EXERCISE AIM - Among the entries, which lines carry the string "sobre"? Copy every one.

[Records from a collection]
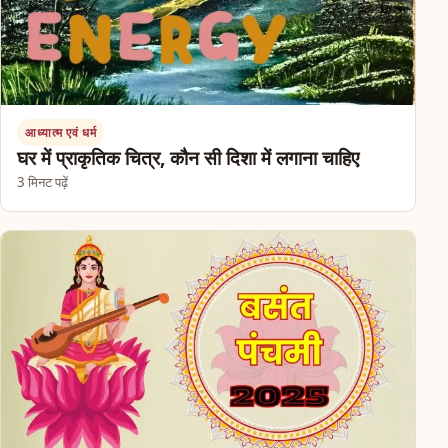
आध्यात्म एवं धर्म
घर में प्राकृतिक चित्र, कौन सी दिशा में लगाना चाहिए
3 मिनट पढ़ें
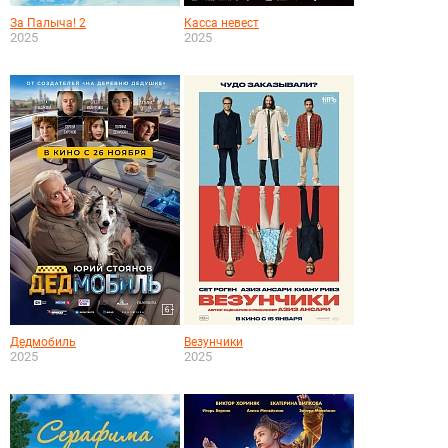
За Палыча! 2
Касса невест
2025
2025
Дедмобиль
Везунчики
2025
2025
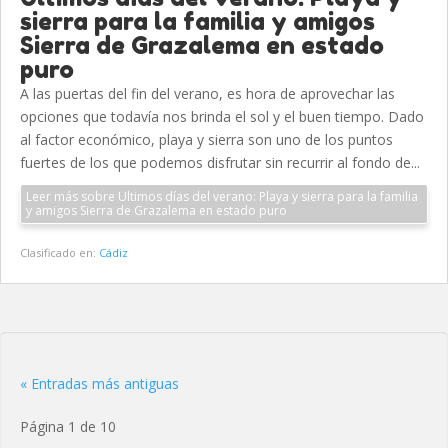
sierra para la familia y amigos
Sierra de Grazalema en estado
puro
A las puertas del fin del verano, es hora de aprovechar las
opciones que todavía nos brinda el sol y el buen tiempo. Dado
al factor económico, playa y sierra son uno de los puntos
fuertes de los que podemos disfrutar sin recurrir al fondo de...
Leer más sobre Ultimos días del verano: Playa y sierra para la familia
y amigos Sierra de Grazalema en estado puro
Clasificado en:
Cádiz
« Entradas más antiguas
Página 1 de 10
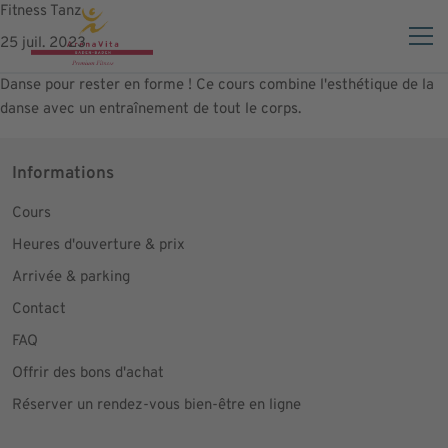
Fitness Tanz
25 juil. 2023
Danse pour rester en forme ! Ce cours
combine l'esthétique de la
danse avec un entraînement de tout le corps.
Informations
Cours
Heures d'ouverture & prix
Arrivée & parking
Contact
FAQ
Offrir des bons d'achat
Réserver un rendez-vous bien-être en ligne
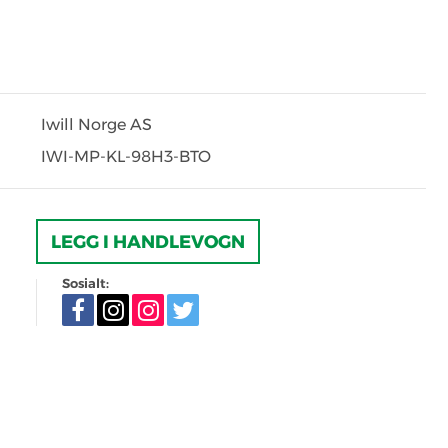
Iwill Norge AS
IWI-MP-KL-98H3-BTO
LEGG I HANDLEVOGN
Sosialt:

---

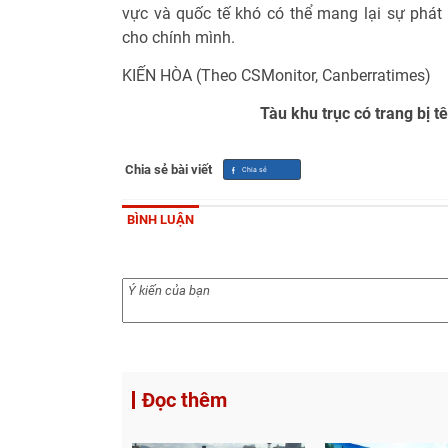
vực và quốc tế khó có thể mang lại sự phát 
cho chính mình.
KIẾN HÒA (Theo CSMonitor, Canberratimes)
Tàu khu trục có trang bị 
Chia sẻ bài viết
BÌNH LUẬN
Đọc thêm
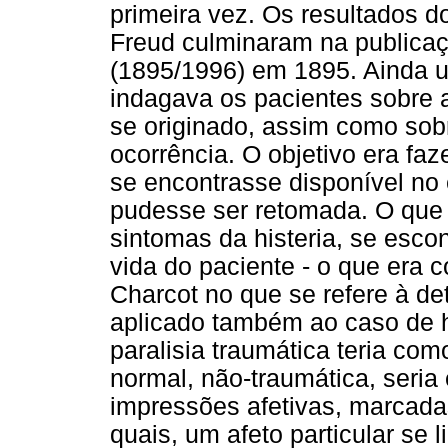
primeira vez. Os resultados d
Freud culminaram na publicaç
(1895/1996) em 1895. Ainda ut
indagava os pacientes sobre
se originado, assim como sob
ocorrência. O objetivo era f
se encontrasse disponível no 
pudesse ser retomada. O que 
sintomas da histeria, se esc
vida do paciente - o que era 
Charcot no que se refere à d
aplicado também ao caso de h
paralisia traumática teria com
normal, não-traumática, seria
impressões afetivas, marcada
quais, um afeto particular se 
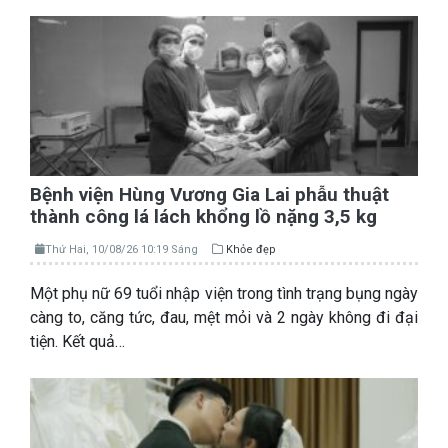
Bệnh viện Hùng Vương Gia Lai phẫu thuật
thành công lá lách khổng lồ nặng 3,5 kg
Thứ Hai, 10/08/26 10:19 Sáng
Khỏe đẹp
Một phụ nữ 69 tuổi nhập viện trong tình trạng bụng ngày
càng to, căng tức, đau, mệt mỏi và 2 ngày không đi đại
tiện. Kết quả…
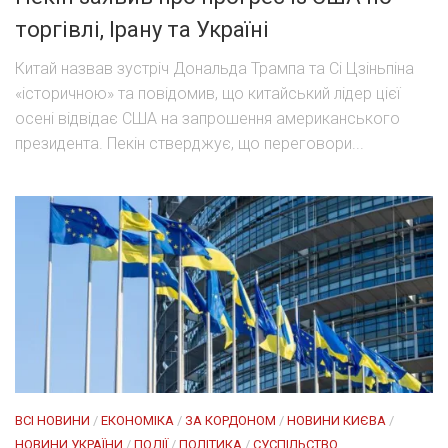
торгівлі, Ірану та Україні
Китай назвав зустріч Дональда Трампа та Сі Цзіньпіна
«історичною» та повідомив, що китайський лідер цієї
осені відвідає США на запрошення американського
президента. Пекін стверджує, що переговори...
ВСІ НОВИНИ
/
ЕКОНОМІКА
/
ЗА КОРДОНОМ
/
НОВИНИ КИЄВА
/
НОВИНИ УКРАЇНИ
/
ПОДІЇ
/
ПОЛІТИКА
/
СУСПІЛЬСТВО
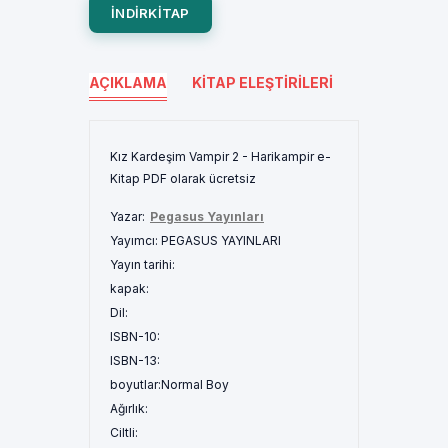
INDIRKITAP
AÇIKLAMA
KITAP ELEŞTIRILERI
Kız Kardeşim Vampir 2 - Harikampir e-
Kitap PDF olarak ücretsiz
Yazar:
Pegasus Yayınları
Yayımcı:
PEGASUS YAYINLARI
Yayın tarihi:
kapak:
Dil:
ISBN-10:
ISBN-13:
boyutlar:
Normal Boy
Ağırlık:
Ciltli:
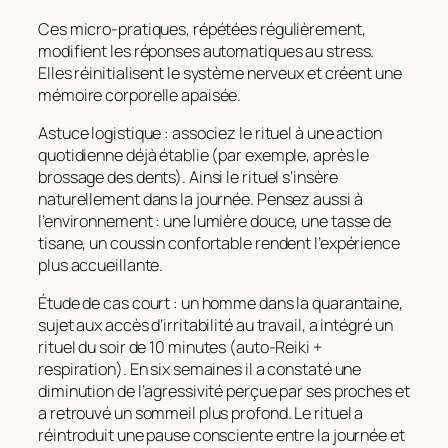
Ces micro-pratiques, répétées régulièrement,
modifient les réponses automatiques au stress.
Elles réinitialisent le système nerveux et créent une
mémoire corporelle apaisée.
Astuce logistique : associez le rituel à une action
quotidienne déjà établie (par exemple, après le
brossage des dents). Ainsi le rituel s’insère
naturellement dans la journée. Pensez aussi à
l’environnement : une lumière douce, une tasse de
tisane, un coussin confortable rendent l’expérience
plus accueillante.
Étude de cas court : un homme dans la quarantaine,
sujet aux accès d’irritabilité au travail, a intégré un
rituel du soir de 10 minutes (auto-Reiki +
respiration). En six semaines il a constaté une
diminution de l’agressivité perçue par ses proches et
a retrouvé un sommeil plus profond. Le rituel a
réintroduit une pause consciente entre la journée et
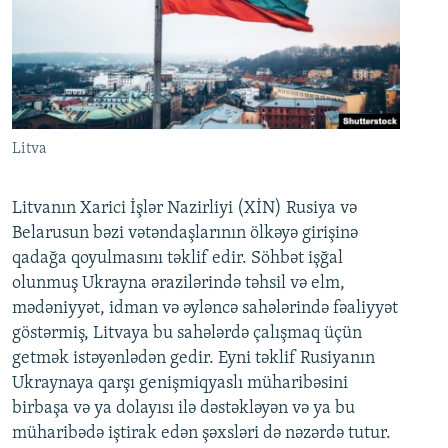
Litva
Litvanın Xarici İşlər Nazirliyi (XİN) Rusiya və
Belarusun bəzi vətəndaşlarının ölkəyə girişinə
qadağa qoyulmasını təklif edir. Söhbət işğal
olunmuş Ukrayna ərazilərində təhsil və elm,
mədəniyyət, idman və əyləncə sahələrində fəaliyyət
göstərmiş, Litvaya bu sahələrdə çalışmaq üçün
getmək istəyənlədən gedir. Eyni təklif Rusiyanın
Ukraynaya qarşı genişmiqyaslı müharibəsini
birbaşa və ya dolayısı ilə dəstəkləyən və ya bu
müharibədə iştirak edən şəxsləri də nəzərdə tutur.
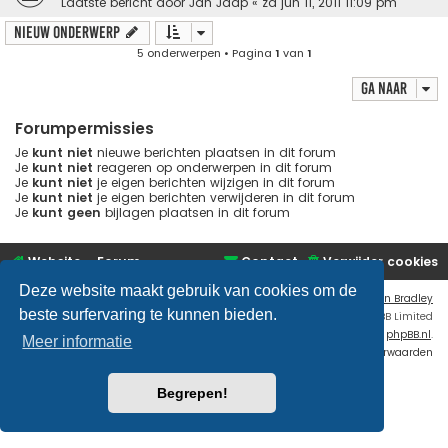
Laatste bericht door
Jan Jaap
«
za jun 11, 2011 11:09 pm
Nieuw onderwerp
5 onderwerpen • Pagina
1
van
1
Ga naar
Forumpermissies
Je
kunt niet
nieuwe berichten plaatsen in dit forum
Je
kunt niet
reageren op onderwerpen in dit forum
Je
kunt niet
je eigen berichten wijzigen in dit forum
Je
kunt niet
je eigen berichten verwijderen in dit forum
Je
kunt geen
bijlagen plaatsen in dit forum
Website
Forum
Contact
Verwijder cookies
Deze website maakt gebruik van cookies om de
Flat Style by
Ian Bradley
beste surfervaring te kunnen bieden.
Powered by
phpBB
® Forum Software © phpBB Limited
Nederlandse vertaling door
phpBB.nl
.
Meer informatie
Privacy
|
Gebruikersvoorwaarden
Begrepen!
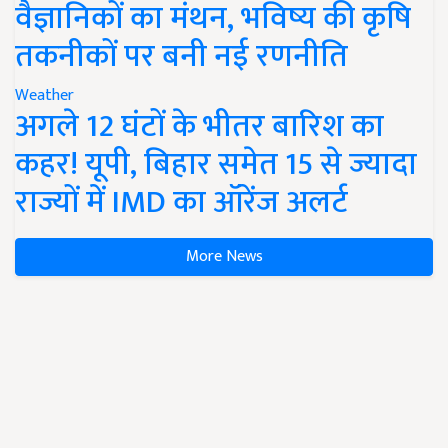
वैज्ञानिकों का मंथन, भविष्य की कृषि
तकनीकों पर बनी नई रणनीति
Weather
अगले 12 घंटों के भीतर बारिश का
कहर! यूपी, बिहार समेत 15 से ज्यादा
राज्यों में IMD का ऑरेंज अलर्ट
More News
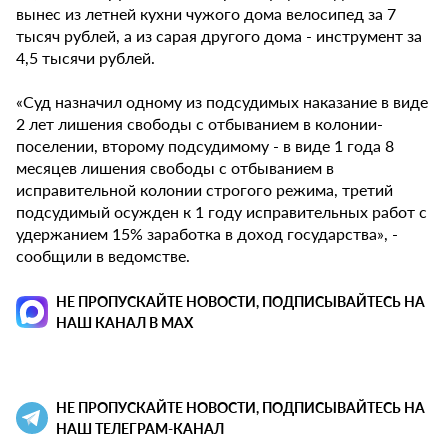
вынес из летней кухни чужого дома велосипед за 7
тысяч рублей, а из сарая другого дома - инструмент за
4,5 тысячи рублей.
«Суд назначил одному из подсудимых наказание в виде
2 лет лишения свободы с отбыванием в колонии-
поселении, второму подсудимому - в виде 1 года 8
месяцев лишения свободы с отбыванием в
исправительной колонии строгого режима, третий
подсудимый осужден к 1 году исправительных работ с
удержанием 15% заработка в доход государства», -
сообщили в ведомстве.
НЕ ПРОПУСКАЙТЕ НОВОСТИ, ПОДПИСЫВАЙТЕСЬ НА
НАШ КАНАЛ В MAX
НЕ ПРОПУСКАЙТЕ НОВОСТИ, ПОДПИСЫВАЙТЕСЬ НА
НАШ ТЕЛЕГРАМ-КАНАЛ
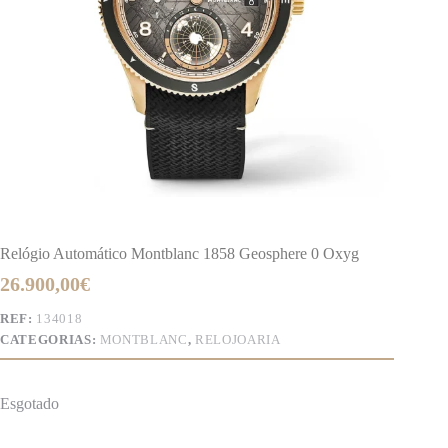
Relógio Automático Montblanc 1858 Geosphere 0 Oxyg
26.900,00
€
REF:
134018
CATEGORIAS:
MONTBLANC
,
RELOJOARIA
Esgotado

SOLUTION FOR THIS TASK -
Leer más sobre Ultimos días del verano: Playa y sierra para la familia
indagava os pacientes sobre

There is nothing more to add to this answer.